[Dataset items]

###

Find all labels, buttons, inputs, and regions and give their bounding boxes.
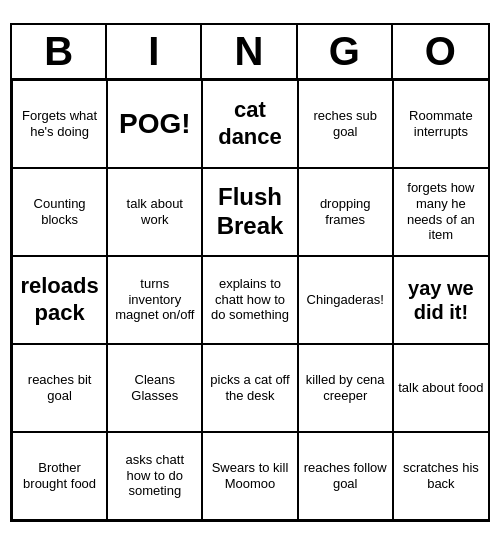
header-letter: N [202,25,297,78]
bingo-cell: talk about work [107,168,202,256]
header-letter: B [12,25,107,78]
bingo-cell: asks chatt how to do someting [107,432,202,520]
bingo-cell: Cleans Glasses [107,344,202,432]
bingo-cell: reaches follow goal [298,432,393,520]
bingo-grid: Forgets what he's doingPOG!cat dancerech… [12,80,488,520]
bingo-cell: explains to chatt how to do something [202,256,297,344]
bingo-cell: turns inventory magnet on/off [107,256,202,344]
bingo-cell: reches sub goal [298,80,393,168]
bingo-cell: talk about food [393,344,488,432]
bingo-cell: killed by cena creeper [298,344,393,432]
bingo-cell: Chingaderas! [298,256,393,344]
bingo-header: BINGO [12,25,488,80]
bingo-cell: Flush Break [202,168,297,256]
bingo-cell: Brother brought food [12,432,107,520]
bingo-cell: yay we did it! [393,256,488,344]
bingo-cell: scratches his back [393,432,488,520]
bingo-cell: cat dance [202,80,297,168]
header-letter: I [107,25,202,78]
bingo-cell: Forgets what he's doing [12,80,107,168]
bingo-card: BINGO Forgets what he's doingPOG!cat dan… [10,23,490,522]
bingo-cell: picks a cat off the desk [202,344,297,432]
bingo-cell: Counting blocks [12,168,107,256]
bingo-cell: reloads pack [12,256,107,344]
bingo-cell: dropping frames [298,168,393,256]
header-letter: G [298,25,393,78]
bingo-cell: Swears to kill Moomoo [202,432,297,520]
bingo-cell: Roommate interrupts [393,80,488,168]
header-letter: O [393,25,488,78]
bingo-cell: reaches bit goal [12,344,107,432]
bingo-cell: POG! [107,80,202,168]
bingo-cell: forgets how many he needs of an item [393,168,488,256]
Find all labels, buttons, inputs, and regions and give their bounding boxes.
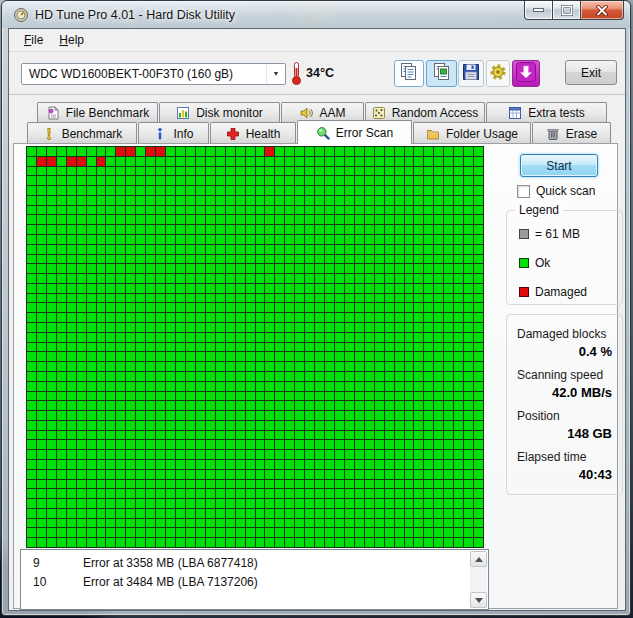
scan-block-ok [216, 440, 225, 449]
menu-item-help[interactable]: Help [52, 30, 91, 50]
scan-block-ok [295, 225, 304, 234]
menu-item-file[interactable]: File [17, 30, 50, 50]
scan-block-ok [424, 157, 433, 166]
scan-block-ok [474, 225, 483, 234]
scan-block-ok [395, 392, 404, 401]
scan-block-ok [67, 225, 76, 234]
options-button[interactable] [486, 60, 510, 87]
scan-block-ok [57, 186, 66, 195]
scan-block-ok [176, 303, 185, 312]
scan-block-ok [97, 225, 106, 234]
scan-block-ok [454, 196, 463, 205]
scan-block-ok [216, 264, 225, 273]
scan-block-ok [265, 313, 274, 322]
scan-block-ok [414, 284, 423, 293]
scan-block-ok [275, 255, 284, 264]
scan-block-ok [454, 528, 463, 537]
tab-error-scan[interactable]: Error Scan [297, 120, 412, 144]
scan-block-ok [454, 157, 463, 166]
scan-block-ok [395, 167, 404, 176]
exit-button[interactable]: Exit [565, 60, 617, 85]
scan-block-ok [295, 489, 304, 498]
update-button[interactable] [512, 60, 540, 87]
scan-block-ok [335, 343, 344, 352]
scan-block-ok [156, 372, 165, 381]
scan-block-ok [295, 313, 304, 322]
tab-info[interactable]: Info [138, 122, 209, 144]
scan-block-ok [47, 538, 56, 547]
tab-folder-usage[interactable]: Folder Usage [413, 122, 531, 144]
scan-block-ok [246, 362, 255, 371]
copy-text-button[interactable] [394, 60, 424, 87]
error-log-list[interactable]: 9Error at 3358 MB (LBA 6877418)10Error a… [20, 549, 489, 610]
scan-block-ok [325, 323, 334, 332]
scan-block-ok [375, 294, 384, 303]
error-log-row[interactable]: 10Error at 3484 MB (LBA 7137206) [21, 573, 488, 592]
scroll-up-button[interactable] [470, 551, 487, 567]
scan-block-ok [414, 470, 423, 479]
scan-block-ok [37, 440, 46, 449]
scan-block-ok [116, 235, 125, 244]
scan-block-ok [365, 440, 374, 449]
drive-selector[interactable]: WDC WD1600BEKT-00F3T0 (160 gB) ▼ [21, 63, 286, 85]
scan-block-ok [285, 382, 294, 391]
scan-block-ok [67, 176, 76, 185]
scan-block-ok [176, 460, 185, 469]
stat-position: Position148 GB [517, 409, 612, 441]
tab-benchmark[interactable]: Benchmark [27, 122, 137, 144]
save-button[interactable] [458, 60, 484, 87]
scan-block-ok [295, 519, 304, 528]
minimize-button[interactable] [524, 1, 553, 20]
scan-block-ok [176, 372, 185, 381]
tab-file-benchmark[interactable]: File Benchmark [37, 102, 158, 123]
scan-block-ok [414, 255, 423, 264]
scan-block-ok [315, 264, 324, 273]
scan-block-ok [206, 225, 215, 234]
scan-block-ok [166, 509, 175, 518]
error-log-scrollbar[interactable] [470, 551, 487, 608]
scan-block-ok [87, 431, 96, 440]
scan-block-ok [206, 401, 215, 410]
scroll-down-button[interactable] [470, 592, 487, 608]
scan-block-ok [236, 196, 245, 205]
scan-block-ok [474, 313, 483, 322]
scan-block-ok [146, 215, 155, 224]
scan-block-ok [395, 362, 404, 371]
scan-block-ok [27, 264, 36, 273]
tab-health[interactable]: Health [210, 122, 296, 144]
tab-erase[interactable]: Erase [532, 122, 611, 144]
scan-block-ok [355, 372, 364, 381]
scan-block-ok [295, 440, 304, 449]
scan-block-ok [37, 460, 46, 469]
scan-block-ok [206, 519, 215, 528]
scan-block-damaged [116, 147, 125, 156]
scan-block-ok [226, 215, 235, 224]
copy-image-button[interactable] [426, 60, 457, 87]
tab-extra-tests[interactable]: Extra tests [486, 102, 607, 123]
scan-block-ok [37, 323, 46, 332]
scan-block-ok [275, 235, 284, 244]
scan-block-ok [236, 245, 245, 254]
scan-block-ok [256, 489, 265, 498]
scan-block-ok [385, 343, 394, 352]
scan-block-ok [106, 147, 115, 156]
scan-block-ok [236, 352, 245, 361]
scan-block-ok [256, 480, 265, 489]
scan-block-ok [186, 313, 195, 322]
tab-disk-monitor[interactable]: Disk monitor [159, 102, 280, 123]
scan-block-ok [325, 176, 334, 185]
close-button[interactable] [580, 1, 624, 20]
scan-block-ok [226, 313, 235, 322]
scan-block-ok [116, 303, 125, 312]
scan-block-ok [57, 372, 66, 381]
scan-block-ok [355, 470, 364, 479]
scan-block-ok [196, 235, 205, 244]
scan-block-ok [166, 431, 175, 440]
scan-block-ok [27, 255, 36, 264]
scan-block-ok [97, 372, 106, 381]
maximize-button[interactable] [552, 1, 581, 20]
start-button[interactable]: Start [520, 154, 598, 177]
error-log-row[interactable]: 9Error at 3358 MB (LBA 6877418) [21, 554, 488, 573]
quick-scan-checkbox[interactable] [517, 185, 530, 198]
scan-block-ok [57, 333, 66, 342]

###

With the pictures removed, please retype each record exactly.

Find all labels, buttons, inputs, and regions and give their bounding boxes.
header-letter: N [202,25,297,78]
bingo-cell: talk about work [107,168,202,256]
header-letter: B [12,25,107,78]
bingo-cell: asks chatt how to do someting [107,432,202,520]
bingo-cell: Cleans Glasses [107,344,202,432]
bingo-cell: reaches follow goal [298,432,393,520]
bingo-grid: Forgets what he's doingPOG!cat dancerech… [12,80,488,520]
bingo-cell: explains to chatt how to do something [202,256,297,344]
bingo-cell: turns inventory magnet on/off [107,256,202,344]
bingo-cell: reches sub goal [298,80,393,168]
bingo-cell: talk about food [393,344,488,432]
bingo-cell: killed by cena creeper [298,344,393,432]
bingo-cell: Chingaderas! [298,256,393,344]
bingo-header: BINGO [12,25,488,80]
bingo-cell: Flush Break [202,168,297,256]
bingo-cell: Brother brought food [12,432,107,520]
bingo-cell: yay we did it! [393,256,488,344]
bingo-cell: scratches his back [393,432,488,520]
bingo-cell: cat dance [202,80,297,168]
header-letter: I [107,25,202,78]
bingo-cell: Forgets what he's doing [12,80,107,168]
bingo-card: BINGO Forgets what he's doingPOG!cat dan… [10,23,490,522]
bingo-cell: picks a cat off the desk [202,344,297,432]
bingo-cell: Counting blocks [12,168,107,256]
bingo-cell: reloads pack [12,256,107,344]
bingo-cell: dropping frames [298,168,393,256]
header-letter: G [298,25,393,78]
bingo-cell: Swears to kill Moomoo [202,432,297,520]
bingo-cell: Roommate interrupts [393,80,488,168]
header-letter: O [393,25,488,78]
bingo-cell: reaches bit goal [12,344,107,432]
bingo-cell: POG! [107,80,202,168]
bingo-cell: forgets how many he needs of an item [393,168,488,256]
Find all labels, buttons, inputs, and regions and give their bounding boxes.
scan-block-ok [216, 440, 225, 449]
menu-item-help[interactable]: Help [52, 30, 91, 50]
scan-block-ok [295, 225, 304, 234]
menu-item-file[interactable]: File [17, 30, 50, 50]
scan-block-ok [424, 157, 433, 166]
scan-block-ok [474, 225, 483, 234]
scan-block-ok [395, 392, 404, 401]
scan-block-ok [67, 225, 76, 234]
options-button[interactable] [486, 60, 510, 87]
scan-block-ok [57, 186, 66, 195]
scan-block-ok [176, 303, 185, 312]
scan-block-ok [97, 225, 106, 234]
scan-block-ok [454, 196, 463, 205]
scan-block-ok [216, 264, 225, 273]
scan-block-ok [265, 313, 274, 322]
scan-block-ok [414, 284, 423, 293]
scan-block-ok [275, 255, 284, 264]
scan-block-ok [454, 528, 463, 537]
tab-error-scan[interactable]: Error Scan [297, 120, 412, 144]
scan-block-ok [454, 157, 463, 166]
scan-block-ok [395, 167, 404, 176]
exit-button[interactable]: Exit [565, 60, 617, 85]
scan-block-ok [295, 489, 304, 498]
update-button[interactable] [512, 60, 540, 87]
scan-block-ok [335, 343, 344, 352]
scan-block-ok [156, 372, 165, 381]
scan-block-ok [295, 313, 304, 322]
tab-info[interactable]: Info [138, 122, 209, 144]
scan-block-ok [47, 538, 56, 547]
tab-folder-usage[interactable]: Folder Usage [413, 122, 531, 144]
scan-block-ok [246, 362, 255, 371]
copy-text-button[interactable] [394, 60, 424, 87]
error-log-list[interactable]: 9Error at 3358 MB (LBA 6877418)10Error a… [20, 549, 489, 610]
scan-block-ok [325, 323, 334, 332]
scan-block-ok [375, 294, 384, 303]
error-log-row[interactable]: 10Error at 3484 MB (LBA 7137206) [21, 573, 488, 592]
scroll-up-button[interactable] [470, 551, 487, 567]
scan-block-ok [414, 470, 423, 479]
scan-block-ok [37, 440, 46, 449]
scan-block-ok [116, 235, 125, 244]
scan-block-ok [365, 440, 374, 449]
drive-selector[interactable]: WDC WD1600BEKT-00F3T0 (160 gB) ▼ [21, 63, 286, 85]
scan-block-ok [285, 382, 294, 391]
scan-block-ok [67, 176, 76, 185]
scan-block-ok [176, 460, 185, 469]
stat-position: Position148 GB [517, 409, 612, 441]
tab-benchmark[interactable]: Benchmark [27, 122, 137, 144]
save-button[interactable] [458, 60, 484, 87]
scan-block-ok [295, 519, 304, 528]
minimize-button[interactable] [524, 1, 553, 20]
scan-block-ok [176, 372, 185, 381]
tab-file-benchmark[interactable]: File Benchmark [37, 102, 158, 123]
scan-block-ok [414, 255, 423, 264]
scan-block-ok [315, 264, 324, 273]
scan-block-ok [206, 225, 215, 234]
scan-block-ok [166, 509, 175, 518]
error-log-scrollbar[interactable] [470, 551, 487, 608]
scan-block-ok [87, 431, 96, 440]
scan-block-ok [206, 401, 215, 410]
scroll-down-button[interactable] [470, 592, 487, 608]
scan-block-ok [236, 196, 245, 205]
scan-block-ok [474, 313, 483, 322]
scan-block-ok [146, 215, 155, 224]
scan-block-ok [395, 362, 404, 371]
scan-block-ok [27, 264, 36, 273]
tab-health[interactable]: Health [210, 122, 296, 144]
tab-erase[interactable]: Erase [532, 122, 611, 144]
scan-block-ok [355, 372, 364, 381]
scan-block-ok [295, 440, 304, 449]
scan-block-ok [37, 460, 46, 469]
scan-block-ok [206, 519, 215, 528]
scan-block-damaged [116, 147, 125, 156]
scan-block-ok [226, 215, 235, 224]
copy-image-button[interactable] [426, 60, 457, 87]
tab-extra-tests[interactable]: Extra tests [486, 102, 607, 123]
scan-block-ok [37, 323, 46, 332]
scan-block-ok [275, 235, 284, 244]
scan-block-ok [236, 245, 245, 254]
scan-block-ok [256, 489, 265, 498]
scan-block-ok [385, 343, 394, 352]
scan-block-ok [106, 147, 115, 156]
scan-block-ok [236, 352, 245, 361]
scan-block-ok [256, 480, 265, 489]
scan-block-ok [186, 313, 195, 322]
tab-disk-monitor[interactable]: Disk monitor [159, 102, 280, 123]
scan-block-ok [325, 176, 334, 185]
close-button[interactable] [580, 1, 624, 20]
scan-block-ok [226, 313, 235, 322]
scan-block-ok [116, 303, 125, 312]
scan-block-ok [57, 372, 66, 381]
scan-block-ok [355, 470, 364, 479]
scan-block-ok [196, 235, 205, 244]
scan-block-ok [166, 431, 175, 440]
scan-block-ok [27, 255, 36, 264]
scan-block-ok [97, 372, 106, 381]
maximize-button[interactable] [552, 1, 581, 20]
start-button[interactable]: Start [520, 154, 598, 177]
error-log-row[interactable]: 9Error at 3358 MB (LBA 6877418) [21, 554, 488, 573]
quick-scan-checkbox[interactable] [517, 185, 530, 198]
scan-block-ok [57, 333, 66, 342]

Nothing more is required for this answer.